** Opening DATA LISTING block **
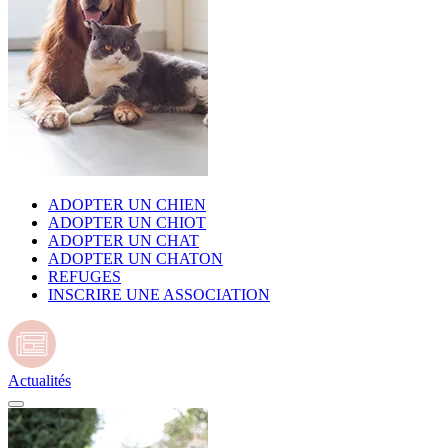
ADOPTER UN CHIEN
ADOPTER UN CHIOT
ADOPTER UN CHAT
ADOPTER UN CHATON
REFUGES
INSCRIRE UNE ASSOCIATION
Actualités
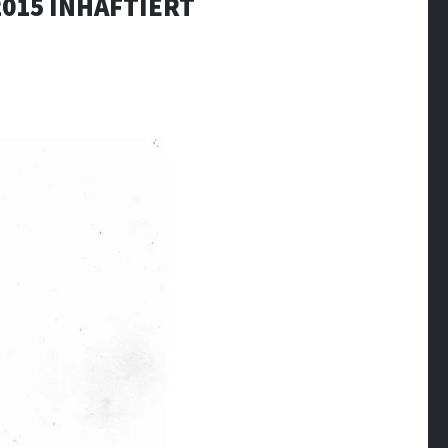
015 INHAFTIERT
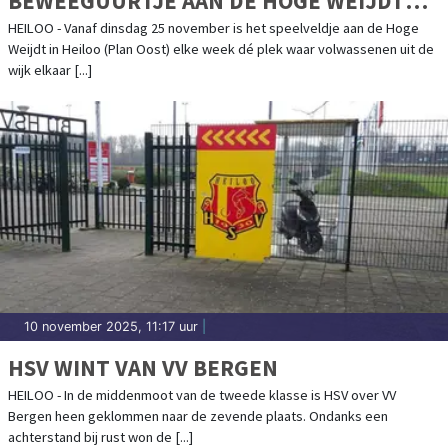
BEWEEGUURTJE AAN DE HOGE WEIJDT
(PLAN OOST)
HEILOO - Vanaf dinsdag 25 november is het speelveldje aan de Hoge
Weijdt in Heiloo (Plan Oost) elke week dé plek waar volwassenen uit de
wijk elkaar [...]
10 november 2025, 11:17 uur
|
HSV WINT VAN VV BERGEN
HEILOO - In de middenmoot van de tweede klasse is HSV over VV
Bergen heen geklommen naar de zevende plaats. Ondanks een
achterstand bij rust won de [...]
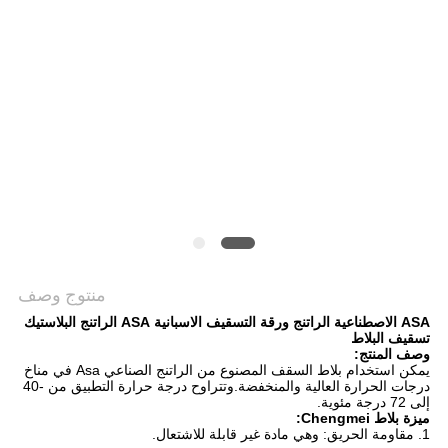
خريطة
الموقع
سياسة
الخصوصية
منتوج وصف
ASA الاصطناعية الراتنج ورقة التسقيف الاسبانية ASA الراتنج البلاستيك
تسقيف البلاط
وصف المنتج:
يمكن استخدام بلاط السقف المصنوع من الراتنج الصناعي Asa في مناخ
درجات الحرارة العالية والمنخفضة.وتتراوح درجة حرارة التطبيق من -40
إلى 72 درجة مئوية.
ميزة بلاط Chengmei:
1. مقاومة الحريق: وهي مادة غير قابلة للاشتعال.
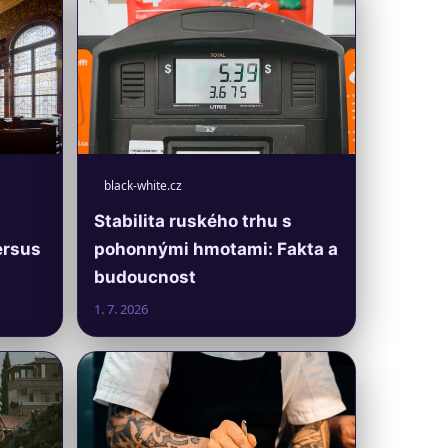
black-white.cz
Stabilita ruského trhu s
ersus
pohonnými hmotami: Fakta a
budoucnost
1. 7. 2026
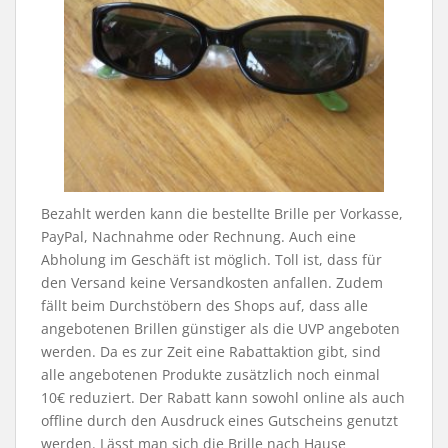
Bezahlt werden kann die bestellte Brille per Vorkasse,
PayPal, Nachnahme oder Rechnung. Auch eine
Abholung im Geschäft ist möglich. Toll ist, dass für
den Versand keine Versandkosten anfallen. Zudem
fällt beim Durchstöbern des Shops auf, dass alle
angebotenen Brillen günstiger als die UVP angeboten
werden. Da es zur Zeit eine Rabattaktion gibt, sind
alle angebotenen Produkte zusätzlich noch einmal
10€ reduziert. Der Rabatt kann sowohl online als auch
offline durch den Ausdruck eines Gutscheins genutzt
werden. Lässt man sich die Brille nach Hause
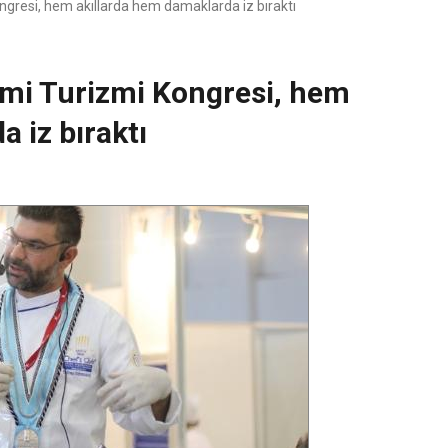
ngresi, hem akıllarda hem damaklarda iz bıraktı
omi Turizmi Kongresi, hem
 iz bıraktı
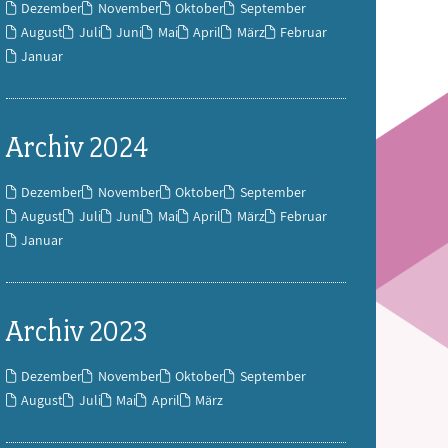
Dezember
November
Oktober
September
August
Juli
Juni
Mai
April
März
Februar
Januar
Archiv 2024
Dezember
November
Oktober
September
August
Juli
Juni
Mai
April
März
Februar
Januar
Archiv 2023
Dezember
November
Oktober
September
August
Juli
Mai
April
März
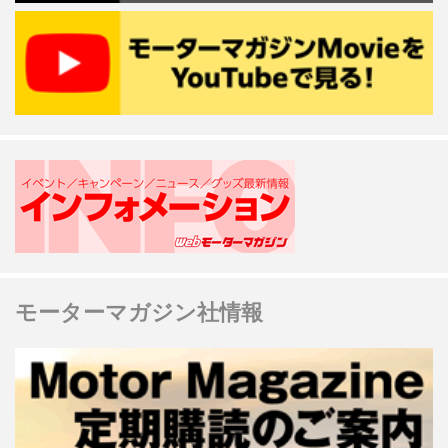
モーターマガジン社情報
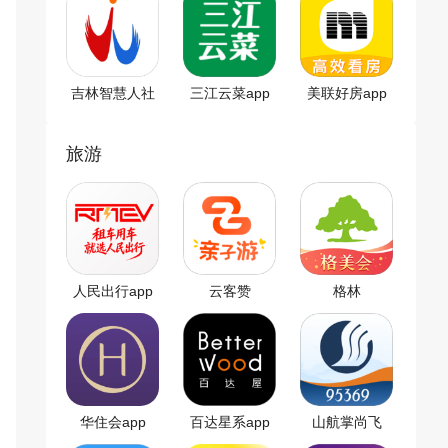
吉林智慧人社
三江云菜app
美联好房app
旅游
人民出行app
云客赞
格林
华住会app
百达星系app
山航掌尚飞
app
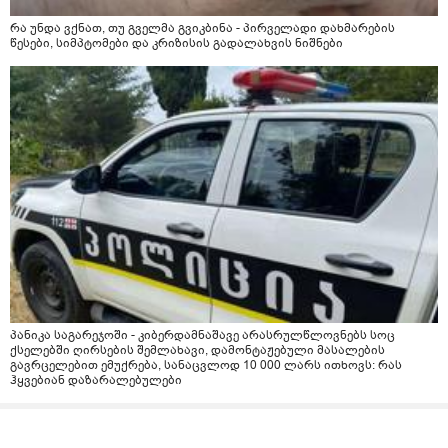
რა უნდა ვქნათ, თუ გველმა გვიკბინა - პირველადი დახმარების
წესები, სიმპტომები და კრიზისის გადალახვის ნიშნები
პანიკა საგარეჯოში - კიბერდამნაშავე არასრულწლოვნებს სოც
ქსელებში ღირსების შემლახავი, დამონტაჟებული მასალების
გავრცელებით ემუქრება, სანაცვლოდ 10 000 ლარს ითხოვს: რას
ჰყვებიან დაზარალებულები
** Closing DATA LISTING block **
### ASSIGNMENT:
Copy out each line of the data containing the string "werden".

### RESULT OF THIS TASK:
Bezahlt werden kann die bestellte Brille per Vorkasse,
werden. Da es zur Zeit eine Rabattaktion gibt, sind
werden. Lässt man sich die Brille nach Hause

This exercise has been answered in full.